Zillow Tech Hub

Optimizing Elasticsearch for Low Latency, Real-Time Recommendations

By Kelsey Juraschka on 15 Aug 2022

At Zillow, we incorporate personalized recommendations in many product areas to improve the user experience. The recommendations are incorporated into search results, Home Detail Page recommendation modules, and personalized collections, such as on the mobile updates tab.

These APIs must be low latency so that page load time is not impacted. Previously, we relied heavily on batch systems to provide recommendations for experiences other than personalized search results. This year, we have focused on generating most of our recommendations in real-time. Generating recommendations in real time allows us to capture new listings that come on the market and the most up-to-date user preferences.
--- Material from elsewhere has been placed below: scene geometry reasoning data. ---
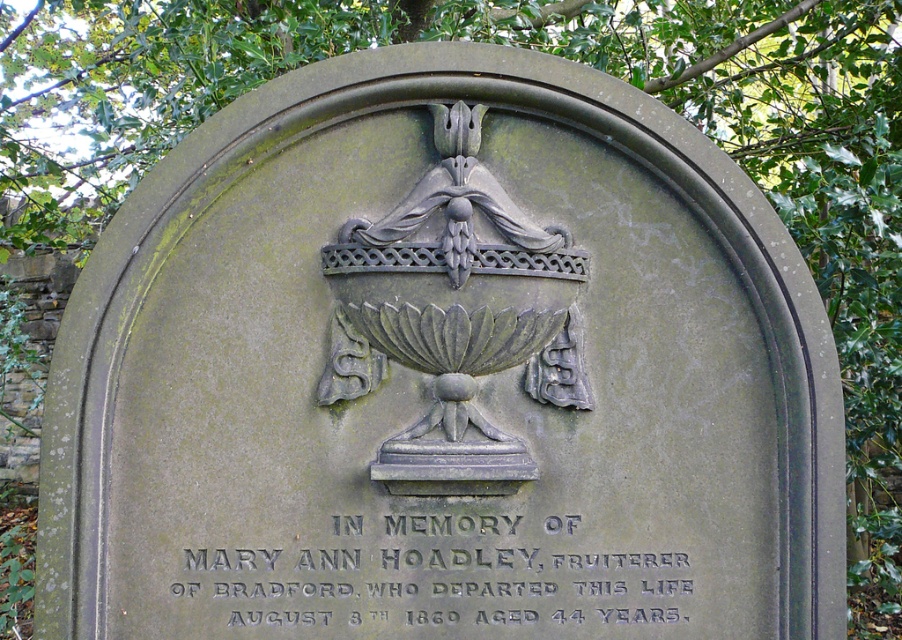 You are examining the memorial plaque and notice two central elements. Which one has a larger size between the black engraved text at center and the dark gray stone urn at center?

The black engraved text at center is bigger than the dark gray stone urn at center.

You are examining the aged stone memorial plaque. The plaque has two central elements, the black engraved text at center and the dark gray stone urn at center. Which of these two elements has a greater width?

The black engraved text at center has a greater width than the dark gray stone urn at center according to the description. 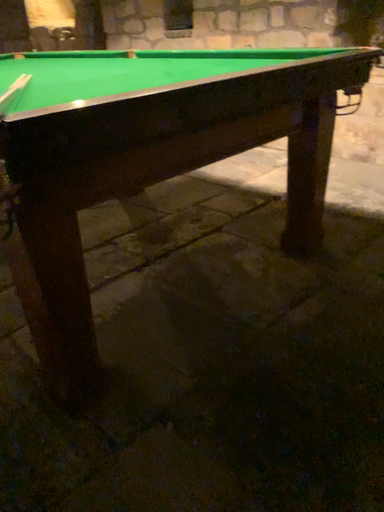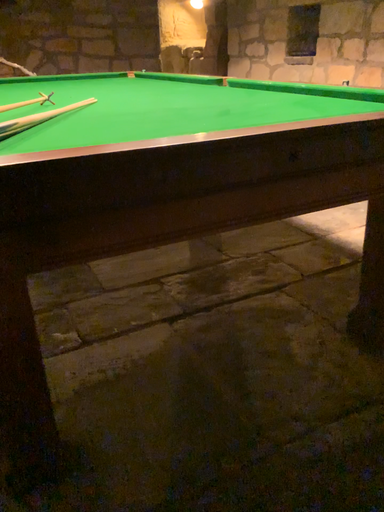 Question: Which way did the camera rotate in the video?

Choices:
 (A) rotated right
 (B) rotated left

Answer: (B) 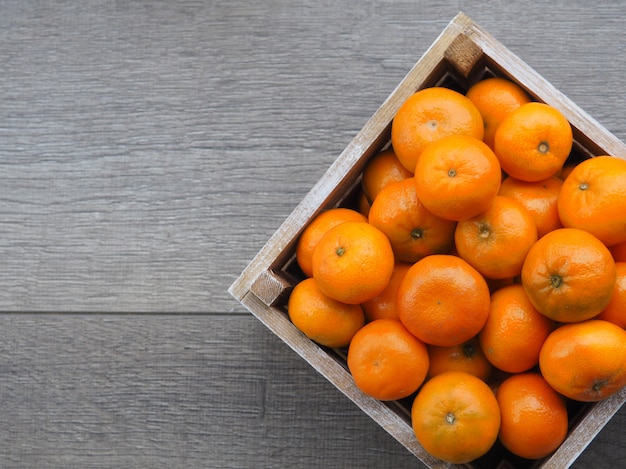 Where is `side of wooden box`? The height and width of the screenshot is (469, 626). side of wooden box is located at coordinates (337, 163), (349, 385), (557, 91), (608, 416). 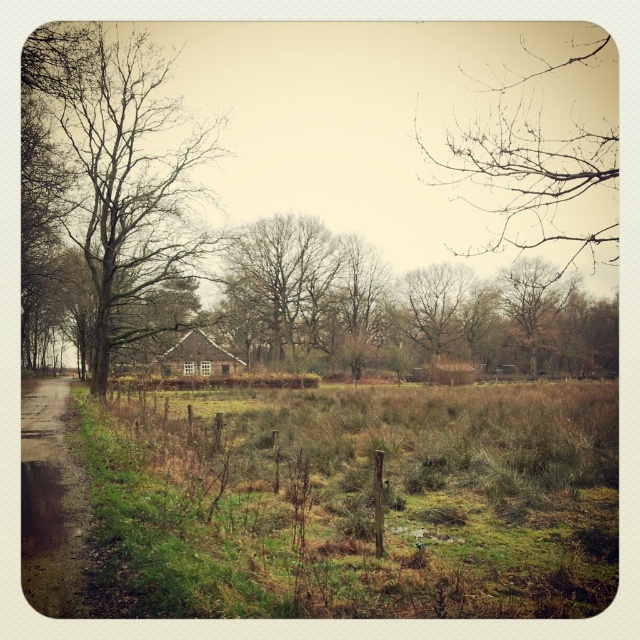 Does brown leafless tree at center appear over bare branches at left?

Actually, brown leafless tree at center is below bare branches at left.

Can you confirm if brown leafless tree at center is positioned below bare branches at left?

Yes.

Locate an element on the screen. Image resolution: width=640 pixels, height=640 pixels. brown leafless tree at center is located at coordinates (401, 307).

Find the location of `brown leafless tree at center`. brown leafless tree at center is located at coordinates (401, 307).

Does brown leafless tree at center have a greater height compared to brown wooden hut at center?

Indeed, brown leafless tree at center has a greater height compared to brown wooden hut at center.

Can you confirm if brown leafless tree at center is thinner than brown wooden hut at center?

No, brown leafless tree at center is not thinner than brown wooden hut at center.

Is point (412, 294) farther from viewer compared to point (202, 337)?

Yes, point (412, 294) is farther from viewer.

Locate an element on the screen. The image size is (640, 640). brown leafless tree at center is located at coordinates (401, 307).

Can you confirm if green grassy field at center is taller than brown wooden hut at center?

Incorrect, green grassy field at center's height is not larger of brown wooden hut at center's.

Can you confirm if green grassy field at center is smaller than brown wooden hut at center?

Actually, green grassy field at center might be larger than brown wooden hut at center.

Is point (611, 568) farther from viewer compared to point (208, 349)?

No, (611, 568) is in front of (208, 349).

Locate an element on the screen. green grassy field at center is located at coordinates (358, 500). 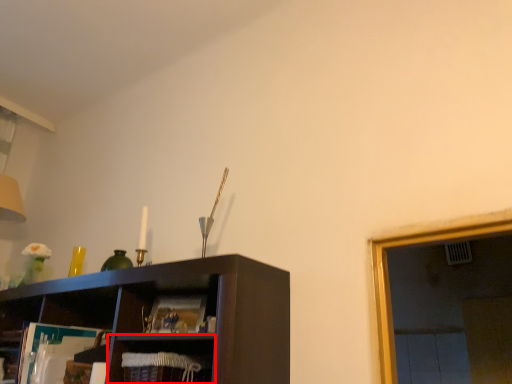 Question: Where is cabinet (annotated by the red box) located in relation to magazine in the image?

Choices:
 (A) right
 (B) left

Answer: (B) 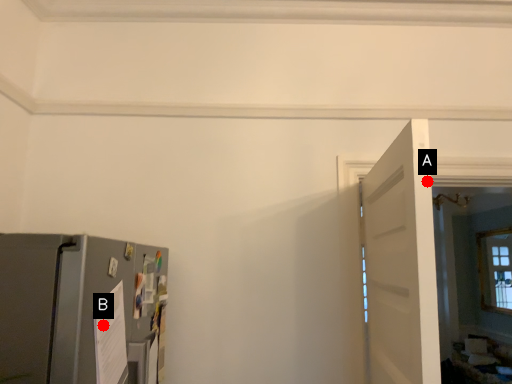 Question: Two points are circled on the image, labeled by A and B beside each circle. Which point is farther from the camera taking this photo?

Choices:
 (A) A is further
 (B) B is further

Answer: (A) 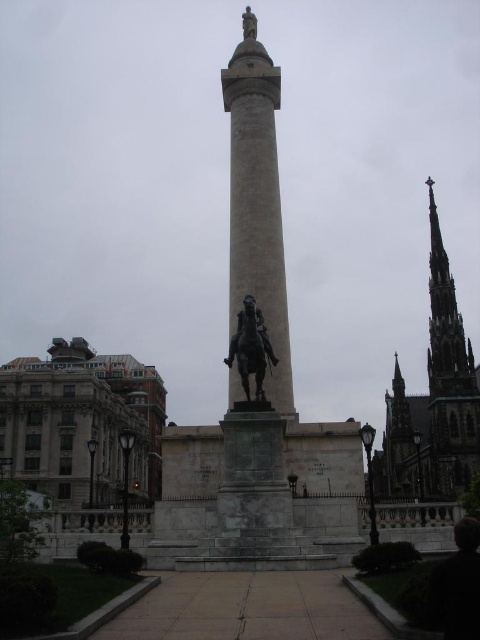 You are an architect visiting the monument and need to determine which object is larger for a scale model. Based on the scene, which is bigger between the dark gray stone spire at right and the bronze statue at center?

The dark gray stone spire at right is bigger than the bronze statue at center according to the description.

You are standing at the entrance of the public square and want to locate the white marble column at center. According to the coordinates provided, where should you look relative to your position?

You should look towards the center of the square, as the white marble column at center is located at coordinates point (256, 200), which corresponds to the central area.

You are a tourist visiting the monument and want to take a photo that includes both the white marble column at center and the bronze statue at center. Since you want to ensure both are clearly visible in the frame, which object should you focus on to make sure both are in focus?

The white marble column at center is bigger than the bronze statue at center, so focusing on the white marble column at center will ensure both are in focus as it is larger and occupies more space in the frame. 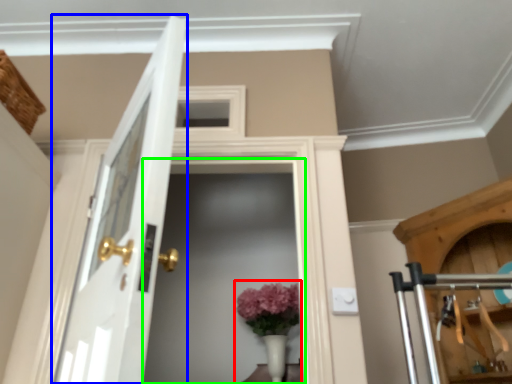 Question: Which is farther away from floral arrangement (highlighted by a red box)? door (highlighted by a blue box) or screen door (highlighted by a green box)?

Choices:
 (A) door
 (B) screen door

Answer: (A) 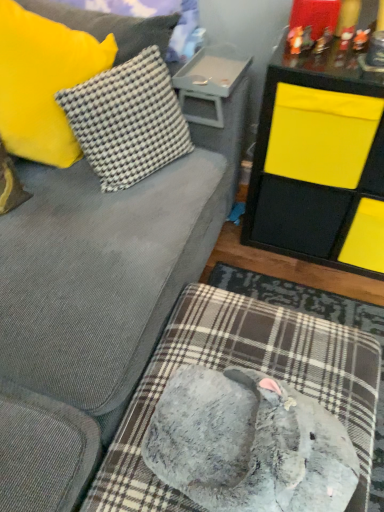 Question: Considering the relative sizes of gray plush dog bed at lower center and yellow matte storage unit at upper right, which is the second table in left-to-right order, in the image provided, is gray plush dog bed at lower center smaller than yellow matte storage unit at upper right, which is the second table in left-to-right order,?

Choices:
 (A) no
 (B) yes

Answer: (B)

Question: Is gray plush dog bed at lower center to the right of yellow matte storage unit at upper right, placed as the first table when sorted from right to left, from the viewer's perspective?

Choices:
 (A) no
 (B) yes

Answer: (A)

Question: Does gray plush dog bed at lower center appear on the left side of yellow matte storage unit at upper right, which is the second table in left-to-right order?

Choices:
 (A) no
 (B) yes

Answer: (B)

Question: Is gray plush dog bed at lower center positioned before yellow matte storage unit at upper right, placed as the first table when sorted from right to left?

Choices:
 (A) no
 (B) yes

Answer: (B)

Question: From a real-world perspective, is gray plush dog bed at lower center on yellow matte storage unit at upper right, placed as the first table when sorted from right to left?

Choices:
 (A) no
 (B) yes

Answer: (A)

Question: Considering the relative sizes of gray plush dog bed at lower center and yellow matte storage unit at upper right, placed as the first table when sorted from right to left, in the image provided, is gray plush dog bed at lower center wider than yellow matte storage unit at upper right, placed as the first table when sorted from right to left,?

Choices:
 (A) yes
 (B) no

Answer: (A)

Question: Considering the relative sizes of plastic tray at upper center, which is the second table from right to left, and white checkered fabric pillow at upper left, the 1th pillow positioned from the right, in the image provided, is plastic tray at upper center, which is the second table from right to left, thinner than white checkered fabric pillow at upper left, the 1th pillow positioned from the right,?

Choices:
 (A) no
 (B) yes

Answer: (A)

Question: Would you say plastic tray at upper center, positioned as the first table in left-to-right order, contains white checkered fabric pillow at upper left, the second pillow viewed from the left?

Choices:
 (A) no
 (B) yes

Answer: (A)

Question: From a real-world perspective, does plastic tray at upper center, which is the second table from right to left, stand above white checkered fabric pillow at upper left, the second pillow viewed from the left?

Choices:
 (A) no
 (B) yes

Answer: (A)

Question: Considering the relative sizes of plastic tray at upper center, positioned as the first table in left-to-right order, and white checkered fabric pillow at upper left, the 1th pillow positioned from the right, in the image provided, is plastic tray at upper center, positioned as the first table in left-to-right order, taller than white checkered fabric pillow at upper left, the 1th pillow positioned from the right,?

Choices:
 (A) yes
 (B) no

Answer: (B)

Question: Is plastic tray at upper center, positioned as the first table in left-to-right order, facing towards white checkered fabric pillow at upper left, the 1th pillow positioned from the right?

Choices:
 (A) yes
 (B) no

Answer: (A)

Question: From the image's perspective, is plastic tray at upper center, positioned as the first table in left-to-right order, over white checkered fabric pillow at upper left, the second pillow viewed from the left?

Choices:
 (A) no
 (B) yes

Answer: (B)

Question: From the image's perspective, does gray plush dog bed at lower center appear lower than yellow fuzzy pillow at upper left, the 1th pillow from the left?

Choices:
 (A) yes
 (B) no

Answer: (A) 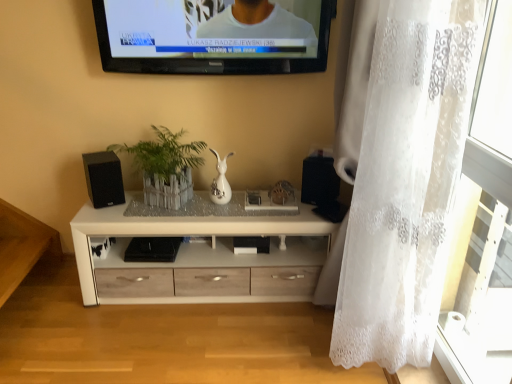 Identify the location of vacant space in front of black matte speaker at left, which is the 2th speaker in right-to-left order. The height and width of the screenshot is (384, 512). (102, 215). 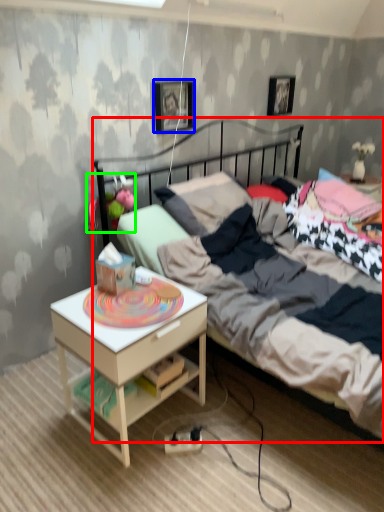 Question: Considering the real-world distances, which object is closest to bed (highlighted by a red box)? picture frame (highlighted by a blue box) or toy (highlighted by a green box).

Choices:
 (A) picture frame
 (B) toy

Answer: (B) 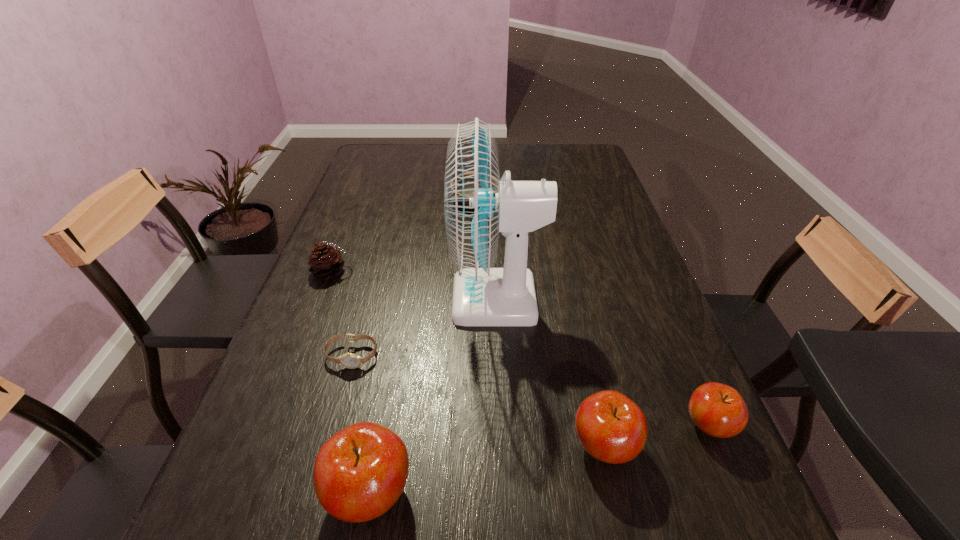 In the image, there is a desktop. Where is `vacant area at the far edge`? This screenshot has height=540, width=960. vacant area at the far edge is located at coordinates (503, 170).

I want to click on vacant space at the left edge of the desktop, so click(x=394, y=191).

At what (x,y) coordinates should I click in order to perform the action: click on blank area at the right edge. Please return your answer as a coordinate pair (x, y). Looking at the image, I should click on (596, 187).

I want to click on vacant space at the far left corner, so click(387, 156).

Where is `blank space at the far right corner of the desktop`? Image resolution: width=960 pixels, height=540 pixels. blank space at the far right corner of the desktop is located at coordinates (580, 164).

At what (x,y) coordinates should I click in order to perform the action: click on free space between the fan and the tallest apple. Please return your answer as a coordinate pair (x, y). Looking at the image, I should click on (434, 396).

Locate an element on the screen. free space that is in between the rightmost object and the pinecone is located at coordinates (520, 349).

This screenshot has height=540, width=960. In order to click on free space that is in between the fourth object from left to right and the leftmost apple in this screenshot , I will do `click(434, 396)`.

The image size is (960, 540). What are the coordinates of `vacant region between the leftmost object and the rightmost apple` in the screenshot? It's located at (520, 349).

This screenshot has width=960, height=540. What are the coordinates of `empty location between the third tallest object and the pinecone` in the screenshot? It's located at (468, 359). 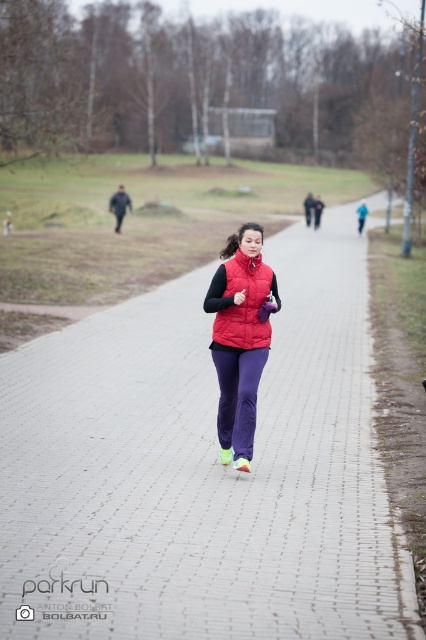 Question: Which is nearer to the brick paved path at center?

Choices:
 (A) red puffer vest at center
 (B) matte red vest at center

Answer: (A)

Question: Which point appears closest to the camera in this image?

Choices:
 (A) (256, 364)
 (B) (227, 339)

Answer: (A)

Question: Can you confirm if brick paved path at center is positioned above red puffer vest at center?

Choices:
 (A) yes
 (B) no

Answer: (B)

Question: Can you confirm if brick paved path at center is positioned above matte red vest at center?

Choices:
 (A) yes
 (B) no

Answer: (B)

Question: Which of the following is the closest to the observer?

Choices:
 (A) (238, 371)
 (B) (267, 330)

Answer: (A)

Question: From the image, what is the correct spatial relationship of matte red vest at center in relation to red puffer vest at center?

Choices:
 (A) below
 (B) above

Answer: (A) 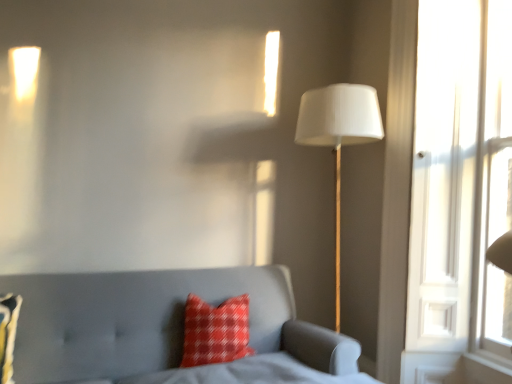 In order to click on red plaid pillow at center, the 1th pillow from the right in this screenshot , I will do `click(215, 331)`.

Locate an element on the screen. This screenshot has height=384, width=512. pillow on the right side of red plaid pillow at lower left, which is counted as the 2th pillow, starting from the back is located at coordinates (215, 331).

Between point (236, 336) and point (9, 352), which one is positioned behind?

The point (236, 336) is farther.

Is red plaid pillow at lower left, placed as the 1th pillow when sorted from front to back, a part of red plaid pillow at center, the 1th pillow when ordered from back to front?

No.

From the image's perspective, which is above, red plaid pillow at center, the second pillow from the front, or red plaid pillow at lower left, which is counted as the 2th pillow, starting from the back?

red plaid pillow at lower left, which is counted as the 2th pillow, starting from the back, appears higher in the image.

Looking at this image, does white fabric lampshade at right appear on the right side of red plaid pillow at lower left, which is the 2th pillow in right-to-left order?

Indeed, white fabric lampshade at right is positioned on the right side of red plaid pillow at lower left, which is the 2th pillow in right-to-left order.

From a real-world perspective, is white fabric lampshade at right physically above red plaid pillow at lower left, which is the 2th pillow in right-to-left order?

Yes, from a real-world perspective, white fabric lampshade at right is above red plaid pillow at lower left, which is the 2th pillow in right-to-left order.

Is white fabric lampshade at right not close to red plaid pillow at lower left, acting as the first pillow starting from the left?

Absolutely, white fabric lampshade at right is distant from red plaid pillow at lower left, acting as the first pillow starting from the left.

From the image's perspective, is white fabric lampshade at right on top of red plaid pillow at lower left, which is the 2th pillow in right-to-left order?

Yes, from the image's perspective, white fabric lampshade at right is on top of red plaid pillow at lower left, which is the 2th pillow in right-to-left order.

Is red plaid pillow at center, the 1th pillow from the right, to the left or to the right of white fabric lampshade at right in the image?

red plaid pillow at center, the 1th pillow from the right, is positioned on white fabric lampshade at right's left side.

Is red plaid pillow at center, the 1th pillow when ordered from back to front, wider than white fabric lampshade at right?

No.

Is point (189, 363) positioned before point (356, 92)?

Yes, point (189, 363) is closer to viewer.

Does red plaid pillow at center, the 1th pillow when ordered from back to front, have a greater height compared to white fabric lampshade at right?

No.

Who is bigger, white fabric lampshade at right or matte gray sofa at lower left?

With larger size is matte gray sofa at lower left.

From the image's perspective, between white fabric lampshade at right and matte gray sofa at lower left, which one is located above?

white fabric lampshade at right appears higher in the image.

From a real-world perspective, is white fabric lampshade at right over matte gray sofa at lower left?

Correct, in the physical world, white fabric lampshade at right is higher than matte gray sofa at lower left.

Is red plaid pillow at center, the 1th pillow from the right, taller or shorter than matte gray sofa at lower left?

red plaid pillow at center, the 1th pillow from the right, is shorter than matte gray sofa at lower left.

From the image's perspective, would you say red plaid pillow at center, the 1th pillow from the right, is positioned over matte gray sofa at lower left?

Indeed, from the image's perspective, red plaid pillow at center, the 1th pillow from the right, is shown above matte gray sofa at lower left.

Can you confirm if red plaid pillow at center, the 1th pillow when ordered from back to front, is wider than matte gray sofa at lower left?

No, red plaid pillow at center, the 1th pillow when ordered from back to front, is not wider than matte gray sofa at lower left.

Is red plaid pillow at lower left, placed as the 1th pillow when sorted from front to back, not near matte gray sofa at lower left?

The architecture behind real-time recommendations

First, let’s take a look at the architecture of our real-time recommendation system. We use a combination of Java and Python for our services, Redis for distributed cache, Elasticsearch for candidate generation, and streaming data architecture for real-time updates to listings and user profiles (not included in the architecture below). We selected Elasticsearch as our listing back end because we require the ability to perform custom relevance sorting for each request.

When a request comes into the real-time recommendation service (rt-recs), the following happens:

Check Cache: The Redis cache is checked to see if a cached request can be returned.
Get User Profile: The user profile is requested from the User Profile Service. The user profile is updated in near real-time to reflect the user’s preferences.
Candidate Generation: The user profile, request arguments (filters such as location, min/max price, etc.), and configuration parameters are used to generate an elastic search request for candidate generation. The relevance score for the document is based on a linear model generated from the user profile. Elasticsearch must generate a maximum of 100 candidates from approximately 1.3 million listings.
Score Candidates: The relevance scorer is a Python service that scores the candidates and typically returns less than 10 recommendations.
Write to Cache: The response is cached, if applicable.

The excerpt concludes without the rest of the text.